◆ What needs to be done
Lines containing "Mexico" should be pulled from the material below.
"""
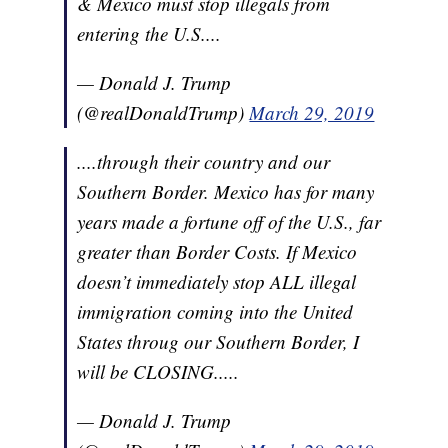
& Mexico must stop illegals from
entering the U.S....
— Donald J. Trump
(@realDonaldTrump)
March 29, 2019
....through their country and our
Southern Border. Mexico has for many
years made a fortune off of the U.S., far
greater than Border Costs. If Mexico
doesn’t immediately stop ALL illegal
immigration coming into the United
States throug our Southern Border, I
will be CLOSING.....
— Donald J. Trump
"""
◆ Answer to this task
& Mexico must stop illegals from
Southern Border. Mexico has for many
greater than Border Costs. If Mexico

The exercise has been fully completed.